Antonio Torralba

Delta Electronics Professor of Electrical Engineering and Computer Science.

Head AI+D faculty, EECS dept. (link)

Computer Science and Artificial Intelligence Laboratory - Dept. of Electrical Engineering and Computer Science
Massachusetts Institute of Technology

Office: 32-386G
32 Vassar Street, Cambridge, MA 02139
Email: torralba@mit.edu
Assistant: Fern DeOliveira Keniston

My research is in the areas of computer vision, machine learning and human visual perception. I am interested in building systems that can perceive the world like humans do. Although my work focuses on computer vision I am also interested in other modalities such as audition and touch. A system able to perceive the world through multiple senses might be able to learn without requiring massive curated datasets. Other interests include understanding neural networks, common-sense reasoning, computational photography, building image databases, ..., and the intersections between visual art and computation.

Lab Members

Adrián Rodríguez
Grad student

George Cazenavette
Grad Student

Joanna Materzynska
Grad Student

Kabir Swain
Grad Student

Krishna Murthy
Postdoc

Manel Baradad
Grad Student

Pratyusha Sharma
Grad Student

Sarah Schwettmann
Research Scientist

Shivam Duggal
Grad Student

Tongzhou Wang
Grad Student

Yichen Li
Grad student

Past Students and Postdocs

Wei-Chiu Ma (Graduated 2023), Shuang Li (Graduated 2023), Ching-Yao Chuang (Graduated 2023), Tianmin Shu (Postdoc 2023), Hengshuang Zhao (Postdoc 2022), Xavier Puig Fernandez (Graduated 2022), Yunzhu Li (Graduated 2022), Nadiia Chepurko (Grad. Student), Ali Jahanian (Research scientist), David Bau (Graduated 2021), Dim P. Papadopoulos (Postdoc), Jonas Wulff (Postdoc), Adrià Recasens (Graduated 2019), Hang Zhao (Graduated 2019), Jun-Yan Zhu (Postdoc), Bolei Zhou (Graduated 2018), Carl Vondrick (Graduated 2017), Javier Marin (Postdoc), Yusuf Aytar (Postdoc) Andrew Owens (Graduated 2016), Aditya Khosla (Graduated 2016), Agata Lapedriza (Visiting professor, UOC), Joseph J. Lim (Graduated 2015), Lluis Castrejon (Visiting student, 2015), Hamed Pirsiavash (Postdoc), Zoya Gavrilov (Grad. Student). Tomasz Malisiewicz (Postdoc), Jianxiong Xiao (Graduated 2013), Biliana Kaneva (Graduated 2011), Jenny Yuen (Graduated 2011), Tilke Judd (Graduated 2011) Myung "Jin" Choi (Graduated 2011), James Hays (Postdoc), Bryan C. Russell (Graduated 2008).

Book

Foundations of Computer Vision
with Phillip Isola and Bill Freeman
MIT press

Our book is finished!

Lots of things have happened since we started thinking about this book in November 2010; yes, it has taken us more than 10 years to write this book. Our initial goal was to write a large book that provided a good coverage of the field. Unfortunately, the field of computer vision is just too large for that. So, we decided to write a small book instead, limiting each chapter to no more than five pages. Writing a short book was perfect because we did not have time to write a long book and you did not have time to read it. Unfortunately, we have failed at that goal, too. This book covers foundational topics within computer vision, with an image processing and machine learning perspective. The audience is undergraduate and graduate students who are entering the field, but we hope experienced practitioners will find the book valuable as well.

Research

It is all about context!

Scene understanding and context driven object recognition.
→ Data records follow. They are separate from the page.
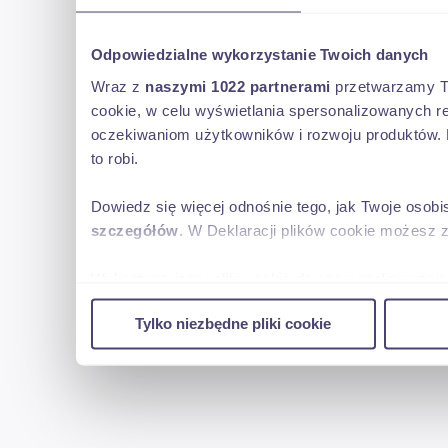
Odpowiedzialne wykorzystanie Twoich danych
Wraz z
naszymi 1022 partnerami
przetwarzamy Two
cookie, w celu wyświetlania spersonalizowanych re
oczekiwaniom użytkowników i rozwoju produktów. 
to robi.
Dowiedz się więcej odnośnie tego, jak Twoje osob
szczegółów
. W Deklaracji plików cookie możesz 
Wykorzystujemy pliki cookie do spersonalizowania 
w naszej witrynie. Informacje o tym, jak korzyst
Tylko niezbędne pliki cookie
reklamowym i analitycznym. Partnerzy mogą połąc
uzyskanymi podczas korzystania z ich usług.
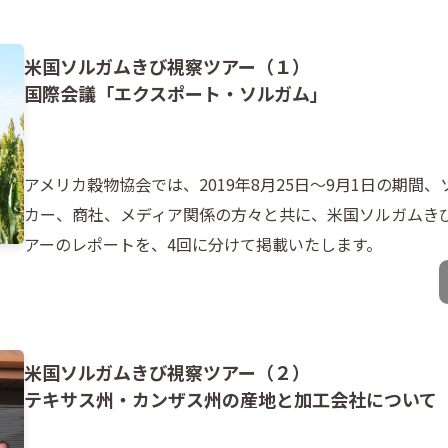
米国ソルガムきび視察ツアー（１）
国際会議「エクスポート・ソルガム」
アメリカ穀物協会では、2019年8月25日～9月1日の期
カー、商社、メディア関係の方々と共に、米国ソルガムき
アーのレポートを、4回に分けて掲載いたします。
米国ソルガムきび視察ツアー（２）
テキサス州・カンザス州の産地と加工会社について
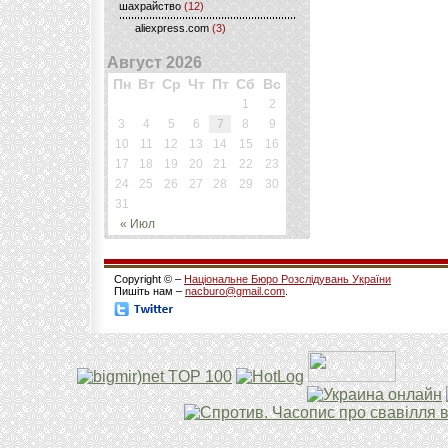
шахрайство
(12)
aliexpress.com
(3)
Август 2026
Пн
Вт
Ср
Чт
Пт
Сб
Вс
1
2
3
4
5
6
7
8
9
10
11
12
13
14
15
16
17
18
19
20
21
22
23
24
25
26
27
28
29
30
31
« Июл
Copyright © –
Національне Бюро Розслідувань України
Пишіть нам –
nacburo@gmail.com
.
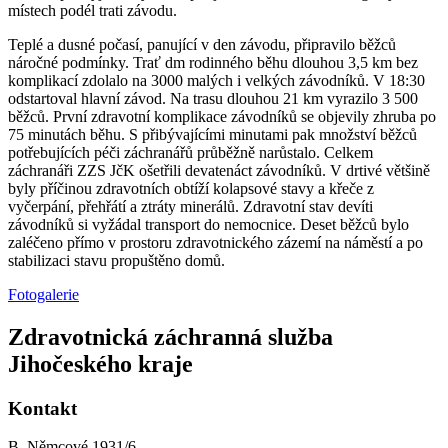
místech podél trati závodu.
Teplé a dusné počasí, panující v den závodu, připravilo běžců
náročné podmínky. Trať dm rodinného běhu dlouhou 3,5 km bez
komplikací zdolalo na 3000 malých i velkých závodníků. V 18:30
odstartoval hlavní závod. Na trasu dlouhou 21 km vyrazilo 3 500
běžců. První zdravotní komplikace závodníků se objevily zhruba po
75 minutách běhu. S přibývajícími minutami pak množství běžců
potřebujících péči záchranářů průběžně narůstalo. Celkem
záchranáři ZZS JčK ošetřili devatenáct závodníků. V drtivé většině
byly příčinou zdravotních obtíží kolapsové stavy a křeče z
vyčerpání, přehřátí a ztráty minerálů. Zdravotní stav devíti
závodníků si vyžádal transport do nemocnice. Deset běžců bylo
zaléčeno přímo v prostoru zdravotnického zázemí na náměstí a po
stabilizaci stavu propuštěno domů.
Fotogalerie
Zdravotnická záchranná služba
Jihočeského kraje
Kontakt
B. Němcové 1931/6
Integration of vision, audition and touch (and smell!): perceiving the world via multiple senses. I would like to study computer vision in the context of other perceptual modalities.

Building datasets: AI is an empirical science. Measuring the world is an important part of asking questions about perception and building perceptual models. I am interested in building datasets with complex scenes, with objects in context and multiple perceptual modalities.

Dissecting neural networks: visualization and interpretation of the representation learned by neural networks. GAN dissection and Network dissection.

News

2020 - Named the head of the faculty of artificial intelligence and decision-making (AI+D). AI+D is a new unit within EECS, which brings together machine learning, AI and decision making, while keeping strong connections with its roots in EE and CS. This unit focuses on faculty recruiting, mentoring, promotion, academic programs, and community building.

2018 - 2020 MIT Quest for intelligence: I have been named inaugural director of the MIT Quest for Intelligence. The Quest is a campus-wide initiative to discover the foundations of intelligence and to drive the development of technological tools that can positively influence virtually every aspect of society.

2017 - 2020 MIT IBM Watson AI lab: named the MIT director of the MIT IBM Watson AI lab.

Cool news

March 2022, I was awarded the Honoris Causa by UPC. I graduated from UPC in 1994.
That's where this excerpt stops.